The World Health Organization estimates that two-thirds of the European Union’s 50 most-polluted cities are in Poland, largely in the mining region of Upper Silesia, where the smell of burning coal lingers in the air. Undaunted, Poland’s government is doubling down on coal. “Building more efficient coal power plants will get us better results in cutting CO2 emissions than building renewable energy sources like wind or solar,” says Energy Minister Krzysztof Tchorzewski, a member of the Law and Justice party, which swept to power in October with union backing after it pledged to preserve mining jobs.
Even as other European countries shun coal, Poland is still addicted, getting almost 90 percent of its electricity from it. That has more to do with politics and fear of job losses than with the inability to generate power from other sources. Successive governments have sought to restructure the mines snaking beneath the lush Silesian countryside, but those efforts have been thwarted by unions intent on preserving the country’s 100,000 mining jobs.
Before the Law and Justice party governed, Polish companies built plenty of wind turbines. In May, parliament passed a bill requiring that wind turbines be located farther away from homes, a rule that developers say effectively kills new projects.
With the government’s encouragement, the three biggest publicly traded utilities agreed to spend as much as 1.5 billion zloty ($387 million) on a stake in a restructured mining company called Polska Grupa Gornicza. Five banks and a state company will get PGG bonds in place of loan payments.

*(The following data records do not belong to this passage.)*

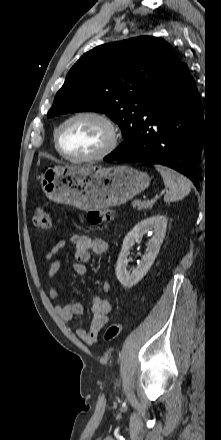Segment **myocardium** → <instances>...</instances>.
Returning <instances> with one entry per match:
<instances>
[{
  "mask_svg": "<svg viewBox=\"0 0 221 440\" xmlns=\"http://www.w3.org/2000/svg\"><path fill=\"white\" fill-rule=\"evenodd\" d=\"M79 118H91L100 121L107 129L108 131V140L105 144V146L96 154L85 156V157H73L70 155H67L60 146V133L62 129L70 122L79 119ZM119 139V133L118 129L113 122V120L107 116L106 114L95 111V110H85L77 112L68 118H66L64 121H62L58 127L55 130L54 133V143L55 148L57 152L67 161L73 162V163H86V162H93L101 160L108 155H110L116 148L117 143Z\"/></svg>",
  "mask_w": 221,
  "mask_h": 440,
  "instance_id": "myocardium-1",
  "label": "myocardium"
}]
</instances>
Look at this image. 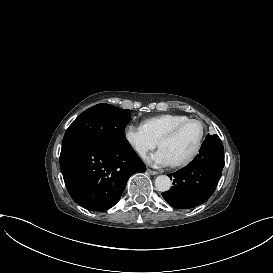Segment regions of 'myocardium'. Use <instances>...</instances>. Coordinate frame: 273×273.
<instances>
[{
  "label": "myocardium",
  "instance_id": "1",
  "mask_svg": "<svg viewBox=\"0 0 273 273\" xmlns=\"http://www.w3.org/2000/svg\"><path fill=\"white\" fill-rule=\"evenodd\" d=\"M191 123H198L200 125V137L199 140L196 144L195 149L193 150V152L191 153V155L186 158L183 161L177 162V163H173L172 165L174 167H184L187 166L189 164H191L196 158L197 156L200 154L204 140H205V135H206V125L204 124V122L199 119V118H190L176 126H174L172 129H170L169 131H167L166 133H164L161 138L158 141L159 146H161V144L163 143V141L167 140V139H171L173 137H175L181 130H183L186 126H188Z\"/></svg>",
  "mask_w": 273,
  "mask_h": 273
}]
</instances>
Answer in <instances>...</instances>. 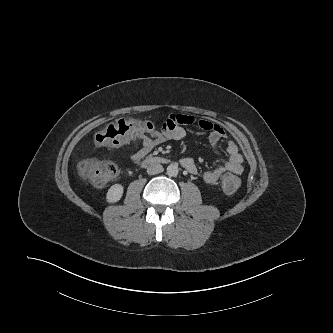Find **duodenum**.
Returning a JSON list of instances; mask_svg holds the SVG:
<instances>
[{"mask_svg": "<svg viewBox=\"0 0 333 333\" xmlns=\"http://www.w3.org/2000/svg\"><path fill=\"white\" fill-rule=\"evenodd\" d=\"M164 162L163 158L160 157H149L145 160L146 164H151V163H162Z\"/></svg>", "mask_w": 333, "mask_h": 333, "instance_id": "410a0bca", "label": "duodenum"}]
</instances>
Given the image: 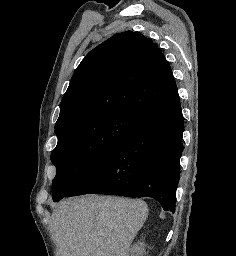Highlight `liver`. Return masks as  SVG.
<instances>
[{
  "mask_svg": "<svg viewBox=\"0 0 236 256\" xmlns=\"http://www.w3.org/2000/svg\"><path fill=\"white\" fill-rule=\"evenodd\" d=\"M147 216L143 200L95 194L63 200L51 216L56 256H128Z\"/></svg>",
  "mask_w": 236,
  "mask_h": 256,
  "instance_id": "liver-1",
  "label": "liver"
}]
</instances>
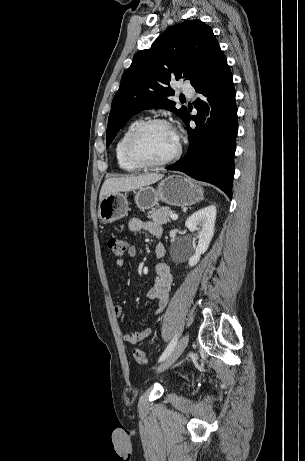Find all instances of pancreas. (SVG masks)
Instances as JSON below:
<instances>
[{
  "instance_id": "cf45deb5",
  "label": "pancreas",
  "mask_w": 305,
  "mask_h": 461,
  "mask_svg": "<svg viewBox=\"0 0 305 461\" xmlns=\"http://www.w3.org/2000/svg\"><path fill=\"white\" fill-rule=\"evenodd\" d=\"M172 213L173 211L170 210L169 208L161 206V207H158L157 209L149 210L147 213V217L149 219H152L153 222H155L156 224L163 225L171 221L169 217Z\"/></svg>"
}]
</instances>
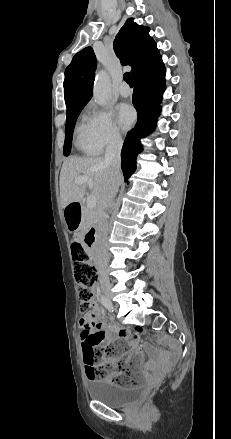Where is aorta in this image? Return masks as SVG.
Returning a JSON list of instances; mask_svg holds the SVG:
<instances>
[{
  "instance_id": "obj_1",
  "label": "aorta",
  "mask_w": 231,
  "mask_h": 439,
  "mask_svg": "<svg viewBox=\"0 0 231 439\" xmlns=\"http://www.w3.org/2000/svg\"><path fill=\"white\" fill-rule=\"evenodd\" d=\"M111 96V86L108 74L101 70L96 74L93 97L97 104L103 106L107 103Z\"/></svg>"
}]
</instances>
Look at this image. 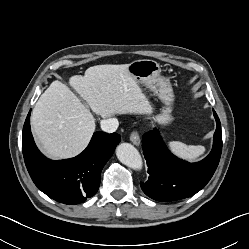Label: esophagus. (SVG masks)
<instances>
[{
	"mask_svg": "<svg viewBox=\"0 0 249 249\" xmlns=\"http://www.w3.org/2000/svg\"><path fill=\"white\" fill-rule=\"evenodd\" d=\"M130 140L136 146H139L140 143H141L140 136H139V134L136 131H133L131 133Z\"/></svg>",
	"mask_w": 249,
	"mask_h": 249,
	"instance_id": "obj_1",
	"label": "esophagus"
}]
</instances>
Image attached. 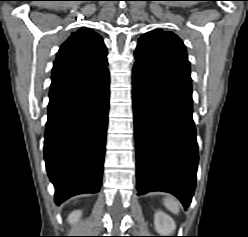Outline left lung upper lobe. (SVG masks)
Listing matches in <instances>:
<instances>
[{"label": "left lung upper lobe", "mask_w": 248, "mask_h": 237, "mask_svg": "<svg viewBox=\"0 0 248 237\" xmlns=\"http://www.w3.org/2000/svg\"><path fill=\"white\" fill-rule=\"evenodd\" d=\"M136 62L175 82L191 85L190 63L180 38L161 29L142 35L135 51Z\"/></svg>", "instance_id": "left-lung-upper-lobe-1"}]
</instances>
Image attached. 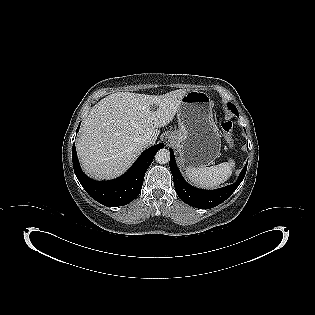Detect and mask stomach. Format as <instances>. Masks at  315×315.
<instances>
[{"label":"stomach","instance_id":"stomach-1","mask_svg":"<svg viewBox=\"0 0 315 315\" xmlns=\"http://www.w3.org/2000/svg\"><path fill=\"white\" fill-rule=\"evenodd\" d=\"M212 108L213 101L203 91H188L181 99L177 112L178 130L170 136L180 165L185 169L208 166L220 154L221 139Z\"/></svg>","mask_w":315,"mask_h":315}]
</instances>
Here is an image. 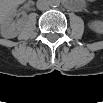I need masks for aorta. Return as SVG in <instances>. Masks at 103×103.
Masks as SVG:
<instances>
[{"label": "aorta", "instance_id": "1", "mask_svg": "<svg viewBox=\"0 0 103 103\" xmlns=\"http://www.w3.org/2000/svg\"><path fill=\"white\" fill-rule=\"evenodd\" d=\"M58 4H59V3H58V1H56V0H51V1L49 2V5L52 6V7H56Z\"/></svg>", "mask_w": 103, "mask_h": 103}]
</instances>
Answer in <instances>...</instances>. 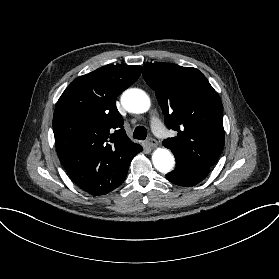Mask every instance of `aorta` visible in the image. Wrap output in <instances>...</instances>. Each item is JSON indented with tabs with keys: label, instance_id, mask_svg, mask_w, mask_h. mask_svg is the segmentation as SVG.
<instances>
[{
	"label": "aorta",
	"instance_id": "aorta-1",
	"mask_svg": "<svg viewBox=\"0 0 279 279\" xmlns=\"http://www.w3.org/2000/svg\"><path fill=\"white\" fill-rule=\"evenodd\" d=\"M121 104L130 113H145L149 110L151 102L149 96L141 89L131 88L123 92ZM154 167L161 173L167 174L173 170L175 159L166 148H157L152 154Z\"/></svg>",
	"mask_w": 279,
	"mask_h": 279
}]
</instances>
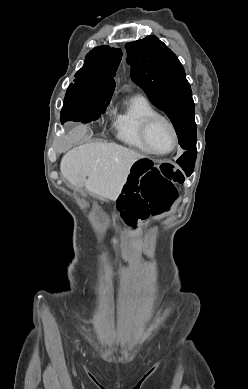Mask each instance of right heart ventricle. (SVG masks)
Wrapping results in <instances>:
<instances>
[{
  "instance_id": "e07e8e85",
  "label": "right heart ventricle",
  "mask_w": 248,
  "mask_h": 389,
  "mask_svg": "<svg viewBox=\"0 0 248 389\" xmlns=\"http://www.w3.org/2000/svg\"><path fill=\"white\" fill-rule=\"evenodd\" d=\"M157 113L151 103L141 95L131 97L124 107L114 111L113 128L116 137L124 144L148 152L140 135L143 121Z\"/></svg>"
}]
</instances>
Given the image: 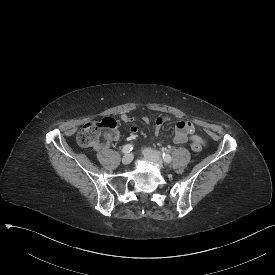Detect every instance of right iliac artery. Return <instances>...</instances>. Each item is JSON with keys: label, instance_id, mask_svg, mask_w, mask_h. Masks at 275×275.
<instances>
[{"label": "right iliac artery", "instance_id": "obj_1", "mask_svg": "<svg viewBox=\"0 0 275 275\" xmlns=\"http://www.w3.org/2000/svg\"><path fill=\"white\" fill-rule=\"evenodd\" d=\"M132 150H133V145H132V144H126V145H124L123 148H122V152H123L124 154L130 153Z\"/></svg>", "mask_w": 275, "mask_h": 275}]
</instances>
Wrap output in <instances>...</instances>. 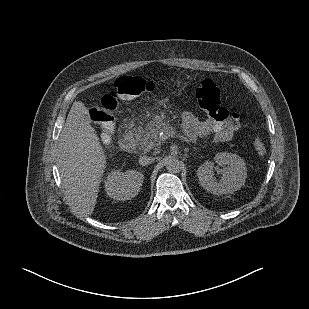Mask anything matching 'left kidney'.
<instances>
[{"instance_id": "obj_1", "label": "left kidney", "mask_w": 309, "mask_h": 309, "mask_svg": "<svg viewBox=\"0 0 309 309\" xmlns=\"http://www.w3.org/2000/svg\"><path fill=\"white\" fill-rule=\"evenodd\" d=\"M215 163L222 167L220 181L214 176V162L206 161L197 169L199 184L214 195L230 194L239 190L246 182L247 168L237 154L220 152L215 155Z\"/></svg>"}]
</instances>
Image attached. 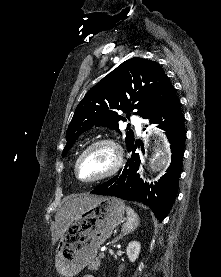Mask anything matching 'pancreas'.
<instances>
[{
    "label": "pancreas",
    "instance_id": "pancreas-1",
    "mask_svg": "<svg viewBox=\"0 0 221 277\" xmlns=\"http://www.w3.org/2000/svg\"><path fill=\"white\" fill-rule=\"evenodd\" d=\"M101 256H99L98 258L94 259L91 264L88 266L89 270H98V268L101 265Z\"/></svg>",
    "mask_w": 221,
    "mask_h": 277
}]
</instances>
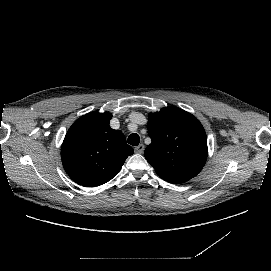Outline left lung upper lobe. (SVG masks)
Masks as SVG:
<instances>
[{"label": "left lung upper lobe", "mask_w": 271, "mask_h": 271, "mask_svg": "<svg viewBox=\"0 0 271 271\" xmlns=\"http://www.w3.org/2000/svg\"><path fill=\"white\" fill-rule=\"evenodd\" d=\"M147 129L152 142L145 158L158 175L191 179L202 170L208 155L207 137L195 116L178 107H165L149 114Z\"/></svg>", "instance_id": "5c2ea615"}]
</instances>
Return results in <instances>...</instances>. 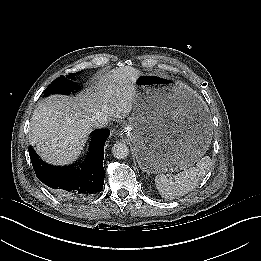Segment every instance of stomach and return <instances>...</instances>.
Segmentation results:
<instances>
[{
  "mask_svg": "<svg viewBox=\"0 0 261 261\" xmlns=\"http://www.w3.org/2000/svg\"><path fill=\"white\" fill-rule=\"evenodd\" d=\"M194 100L192 92L169 78L139 76L125 134L143 171L185 170L207 151L210 133L195 122L191 110Z\"/></svg>",
  "mask_w": 261,
  "mask_h": 261,
  "instance_id": "1",
  "label": "stomach"
}]
</instances>
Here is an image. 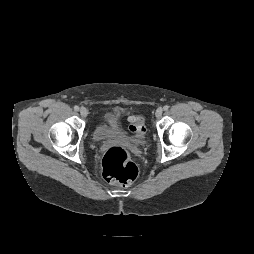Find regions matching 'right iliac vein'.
Returning a JSON list of instances; mask_svg holds the SVG:
<instances>
[{
    "instance_id": "63e3f726",
    "label": "right iliac vein",
    "mask_w": 254,
    "mask_h": 254,
    "mask_svg": "<svg viewBox=\"0 0 254 254\" xmlns=\"http://www.w3.org/2000/svg\"><path fill=\"white\" fill-rule=\"evenodd\" d=\"M80 114H81L82 117H86L87 114H88L87 109L85 107H81L80 108Z\"/></svg>"
}]
</instances>
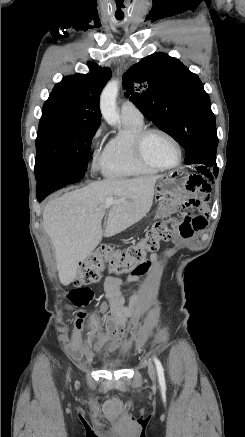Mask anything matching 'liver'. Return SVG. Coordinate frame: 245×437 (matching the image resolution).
<instances>
[{
    "mask_svg": "<svg viewBox=\"0 0 245 437\" xmlns=\"http://www.w3.org/2000/svg\"><path fill=\"white\" fill-rule=\"evenodd\" d=\"M159 178L106 179L67 192L46 204L43 227L52 241L63 285L75 279L79 263L91 254L103 236L119 234L147 215ZM110 197L124 202L111 205L103 230L104 203Z\"/></svg>",
    "mask_w": 245,
    "mask_h": 437,
    "instance_id": "6515ba94",
    "label": "liver"
}]
</instances>
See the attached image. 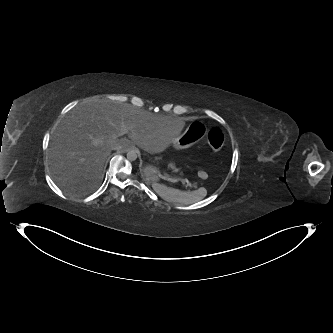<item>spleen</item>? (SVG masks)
I'll return each mask as SVG.
<instances>
[{"mask_svg":"<svg viewBox=\"0 0 333 333\" xmlns=\"http://www.w3.org/2000/svg\"><path fill=\"white\" fill-rule=\"evenodd\" d=\"M155 192L164 197L167 201L175 203H194L204 199L207 195L205 188H199L192 192H183L177 189L169 188L163 184H152Z\"/></svg>","mask_w":333,"mask_h":333,"instance_id":"3e777b00","label":"spleen"}]
</instances>
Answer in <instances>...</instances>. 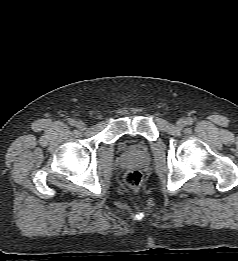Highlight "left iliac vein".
<instances>
[{
    "label": "left iliac vein",
    "mask_w": 238,
    "mask_h": 261,
    "mask_svg": "<svg viewBox=\"0 0 238 261\" xmlns=\"http://www.w3.org/2000/svg\"><path fill=\"white\" fill-rule=\"evenodd\" d=\"M186 124V121L184 119H179L176 123L177 128L182 129Z\"/></svg>",
    "instance_id": "1"
}]
</instances>
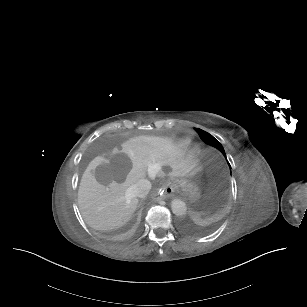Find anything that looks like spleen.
<instances>
[{
    "label": "spleen",
    "instance_id": "obj_1",
    "mask_svg": "<svg viewBox=\"0 0 307 307\" xmlns=\"http://www.w3.org/2000/svg\"><path fill=\"white\" fill-rule=\"evenodd\" d=\"M191 215L193 214L194 216L197 214L195 211L193 212L192 210L189 212ZM212 212L210 211V210H208V211H204V210H202L199 214L202 216V215H206V214H208V215H210Z\"/></svg>",
    "mask_w": 307,
    "mask_h": 307
}]
</instances>
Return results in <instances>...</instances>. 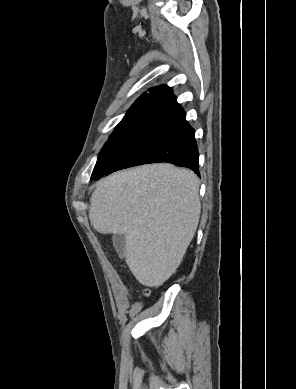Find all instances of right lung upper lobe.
Instances as JSON below:
<instances>
[{
	"instance_id": "1",
	"label": "right lung upper lobe",
	"mask_w": 296,
	"mask_h": 389,
	"mask_svg": "<svg viewBox=\"0 0 296 389\" xmlns=\"http://www.w3.org/2000/svg\"><path fill=\"white\" fill-rule=\"evenodd\" d=\"M149 91V94L144 93L135 101L123 120L142 116H158L181 121L186 117L170 87L162 85Z\"/></svg>"
}]
</instances>
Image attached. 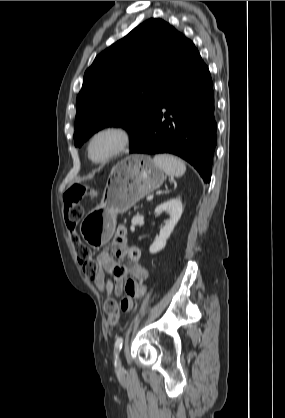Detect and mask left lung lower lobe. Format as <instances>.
I'll return each instance as SVG.
<instances>
[{
  "label": "left lung lower lobe",
  "instance_id": "left-lung-lower-lobe-1",
  "mask_svg": "<svg viewBox=\"0 0 285 418\" xmlns=\"http://www.w3.org/2000/svg\"><path fill=\"white\" fill-rule=\"evenodd\" d=\"M215 97L207 65L184 37L180 54L159 93L153 114L131 153H171L211 179L217 144Z\"/></svg>",
  "mask_w": 285,
  "mask_h": 418
}]
</instances>
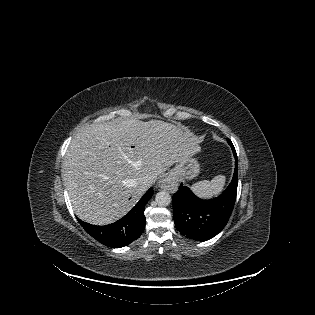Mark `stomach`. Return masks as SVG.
I'll return each mask as SVG.
<instances>
[{
	"label": "stomach",
	"instance_id": "stomach-1",
	"mask_svg": "<svg viewBox=\"0 0 315 315\" xmlns=\"http://www.w3.org/2000/svg\"><path fill=\"white\" fill-rule=\"evenodd\" d=\"M200 172V166L196 159L190 157L184 162H179L169 172V175L176 181L191 180L198 176Z\"/></svg>",
	"mask_w": 315,
	"mask_h": 315
}]
</instances>
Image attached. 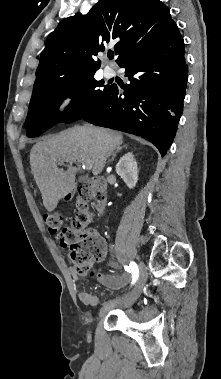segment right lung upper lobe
Masks as SVG:
<instances>
[{"label": "right lung upper lobe", "instance_id": "cb5924a9", "mask_svg": "<svg viewBox=\"0 0 221 379\" xmlns=\"http://www.w3.org/2000/svg\"><path fill=\"white\" fill-rule=\"evenodd\" d=\"M174 24L160 0H100L87 15L62 20L48 36L32 96L56 81L95 73L100 67L96 55L109 42L118 40L119 63Z\"/></svg>", "mask_w": 221, "mask_h": 379}]
</instances>
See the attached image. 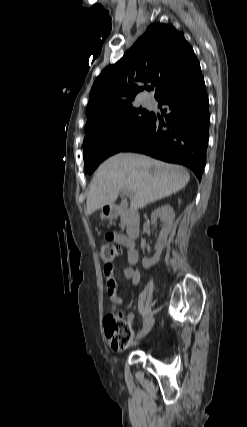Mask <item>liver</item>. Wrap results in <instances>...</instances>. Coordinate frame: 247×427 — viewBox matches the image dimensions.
Segmentation results:
<instances>
[{
  "instance_id": "liver-1",
  "label": "liver",
  "mask_w": 247,
  "mask_h": 427,
  "mask_svg": "<svg viewBox=\"0 0 247 427\" xmlns=\"http://www.w3.org/2000/svg\"><path fill=\"white\" fill-rule=\"evenodd\" d=\"M189 180L190 174L182 166L141 154L119 153L98 167L87 195V214L113 204L120 190L132 193L131 208L137 210L178 192Z\"/></svg>"
}]
</instances>
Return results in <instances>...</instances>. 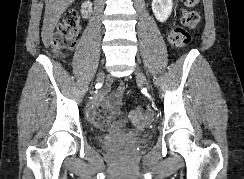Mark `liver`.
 I'll return each instance as SVG.
<instances>
[{"instance_id":"1","label":"liver","mask_w":244,"mask_h":179,"mask_svg":"<svg viewBox=\"0 0 244 179\" xmlns=\"http://www.w3.org/2000/svg\"><path fill=\"white\" fill-rule=\"evenodd\" d=\"M74 0H45V14L41 32L45 48H49L50 38L65 10Z\"/></svg>"}]
</instances>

PGG’s business plan assumes that coal prices will rise for the next couple of years. “PGG has little chance of becoming profitable,” says Maciej Bukowski, president of Warsaw think tank WiseEuropa and co-author of a study of the industry. He says that even if coal prices increase, PGG will need more capital by 2020. And if prices remain stagnant and PGG doesn’t restructure further, it could face bankruptcy within two years. Shutting down money-losing mines and cutting jobs is the only long-term solution, he says.
Some miners see that their way of life can’t last forever. Michal Piotrowski, from the Silesian city of Zabrze, says he quit retailing in 2012 and became a miner to earn more for his family. He’s disillusioned with what he calls a “give-it-away” culture: administrative staff who get the same free meals as miners underground; free heating coal for retired miners; an annual bonus of two months’ salary. “It’s slowly changing,” he says. “But very few people are willing to give up any benefits.”
Although the miners recently agreed to suspend part of their benefits for two years, unions say job cuts are unacceptable. Jaroslaw Grzesik, head of the mining division of the Solidarity union, praises the government’s decision to promote coal over renewables, which, he claims, are being pushed by richer countries able to afford such projects. “We’re not a country where the sun shines and wind blows all year,” he says. “We’re a country rich in coal, and we should care about our economy and our citizens.”